L'action est prise « en vertu de l'INA 212(a)(3)(C), qui interdit généralement l'entrée à ceux dont l'entrée ou les activités proposées ont des conséquences potentiellement graves et néfastes pour la politique étrangère de notre nation », indique le document. Le Département d'État n'a pas divulgué les identités des deux membres du CPT visés par ces sanctions.

« Les États-Unis restent déterminés à soutenir la stabilité d'Haïti et à s'associer aux autorités haïtiennes pour combattre la violence des gangs en Haïti. Le peuple haïtien en a assez de la violence des gangs, de la destruction et des luttes politiques intestines. L'administration Trump promouvra la reddition de comptes pour ceux qui continuent à déstabiliser Haïti et la région », conclut la déclaration.

Cette annonce intervient dans un contexte de tensions au sein du Conseil Présidentiel de Transition. Le CPT a lancé le 18 janvier le dialogue politique national pour définir un mécanisme de gouvernance après le 7 février 2026, date marquant la fin de son mandat. Les discussions incluent les groupes MORN, Consensus politique, COPPOS-Haïti, KOREPAD, ainsi que les représentants des Accords de Montana et du 21 décembre, visant à garantir la continuité du processus électoral et le rétablissement de la sécurité.

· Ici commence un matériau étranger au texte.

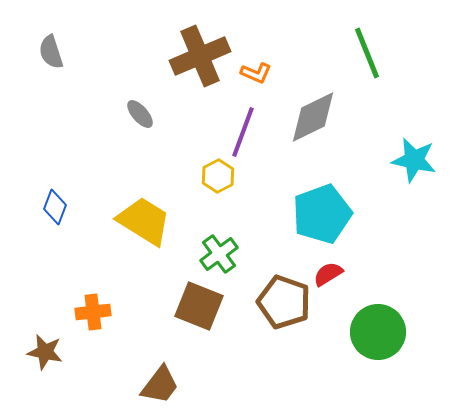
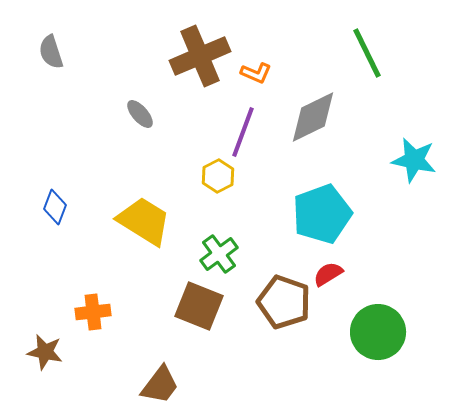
green line: rotated 4 degrees counterclockwise
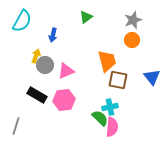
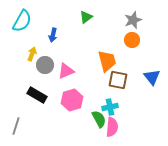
yellow arrow: moved 4 px left, 2 px up
pink hexagon: moved 8 px right; rotated 10 degrees counterclockwise
green semicircle: moved 1 px left, 1 px down; rotated 18 degrees clockwise
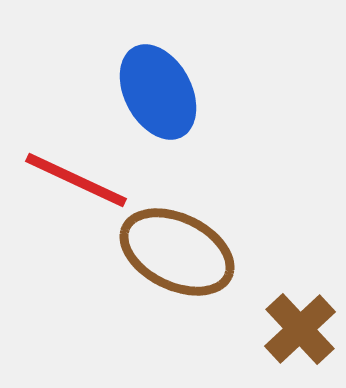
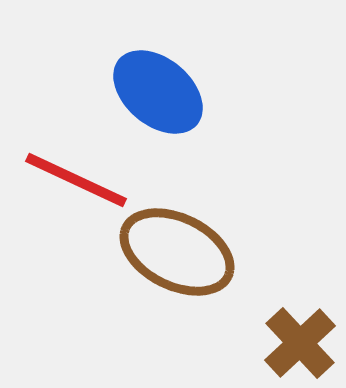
blue ellipse: rotated 22 degrees counterclockwise
brown cross: moved 14 px down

Le 24 novembre 2025, le Département d'État avait déjà annoncé l'imposition de restrictions de visa à un fonctionnaire du gouvernement haïtien non identifié pour soutien aux gangs et organisations criminelles. Cette politique, annoncée pour la première fois en octobre 2022, « vise les individus (et les membres de leur famille) qui apportent un soutien financier ou matériel aux gangs et aux organisations criminelles opérant en Haïti ».

Le Conseil Présidentiel de Transition a été mis en place en avril 2024 par l'Accord du 3 avril signé sous l'égide de la Communauté caribéenne (CARICOM), avec pour mandat d'organiser des élections libres et transparentes avant février 2026. Le conseil est composé de neuf membres, dont sept avec droit de vote et deux observateurs. Les accusations américaines selon lesquelles deux membres du CPT seraient impliqués dans l'opération de gangs constituent une escalade significative dans les pressions internationales sur les élites politiques haïtiennes.

Le Président du CPT, Laurent Saint-Cyr, a effectué une visite à Washington les 11-13 décembre pour consolider le partenariat international. Il a participé à la réunion du Groupe des Amis d'Haïti à l'Organisation des États Américains et insisté sur « l'urgence de traduire les engagements internationaux en actions tangibles », sollicitant des contributions effectives pour le déploiement de la Force de Répression des Gangs.

Vendredi 25 janvier, le Président Saint-Cyr, accompagné du Premier ministre Alix Didier Fils-Aimé et du ministre de la Justice Patrick Pelissier, a effectué une visite à la Direction Départementale de l'Ouest pour superviser des opérations policières intensifiées à Bel-Air et Delmas 4. Le communiqué gouvernemental déclarait : « La République ne reculera pas. L'État ne fera pas de cadeau. La loi et l'autorité de l'État seront rétablies. »

Selon les données du Bureau de la coordination des affaires humanitaires (OCHA) d'octobre 2025, les groupes armés contrôlent près de 90% de Port-au-Prince, paralysant les services publics essentiels. Environ 1,4 million de personnes demeurent déplacées internes, tandis que 5,7 millions d'Haïtiens font face à une insécurité alimentaire critique.

Les sanctions américaines visent à couper les réseaux de soutien financier et politique aux structures criminelles. Cette approche s'est progressivement étendue pour inclure non seulement les membres directs des gangs mais également les élites économiques, politiques et administratives soupçonnées de fournir des ressources, une protection ou une légitimité aux groupes armés. L'inclusion de membres du CPT dans ces sanctions témoigne de la conviction américaine que certains acteurs politiques de haut niveau maintiennent des liens avec les organisations criminelles.